(TASK INPUTS)

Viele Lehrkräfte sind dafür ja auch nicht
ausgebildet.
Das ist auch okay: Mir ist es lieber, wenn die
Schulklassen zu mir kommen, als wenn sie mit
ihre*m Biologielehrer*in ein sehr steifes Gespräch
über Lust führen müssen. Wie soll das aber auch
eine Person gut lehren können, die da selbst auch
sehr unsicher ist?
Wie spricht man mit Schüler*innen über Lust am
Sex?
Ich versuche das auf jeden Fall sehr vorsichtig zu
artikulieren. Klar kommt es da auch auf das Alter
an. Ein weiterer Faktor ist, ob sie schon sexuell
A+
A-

(End TASK INPUTS)
(TASK INPUTS)

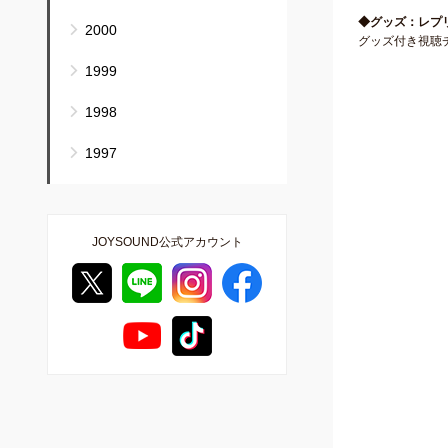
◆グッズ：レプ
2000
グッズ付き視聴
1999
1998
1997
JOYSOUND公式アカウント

(End TASK INPUTS)
(TASK INPUTS)

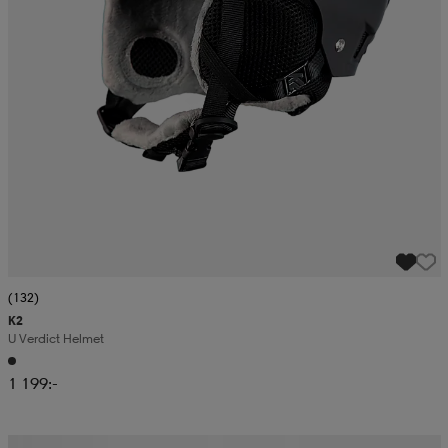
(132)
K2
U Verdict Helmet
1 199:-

(End TASK INPUTS)

TASK BRIEF: In the listing above, locate the line containing "Viele Lehrkräfte sind dafür ja auch nicht" and the line containing "Ich versuche das". Transcribe those two lines and everything between them, exactly as written.

TASK ANSWER:
Viele Lehrkräfte sind dafür ja auch nicht
ausgebildet.
Das ist auch okay: Mir ist es lieber, wenn die
Schulklassen zu mir kommen, als wenn sie mit
ihre*m Biologielehrer*in ein sehr steifes Gespräch
über Lust führen müssen. Wie soll das aber auch
eine Person gut lehren können, die da selbst auch
sehr unsicher ist?
Wie spricht man mit Schüler*innen über Lust am
Sex?
Ich versuche das auf jeden Fall sehr vorsichtig zu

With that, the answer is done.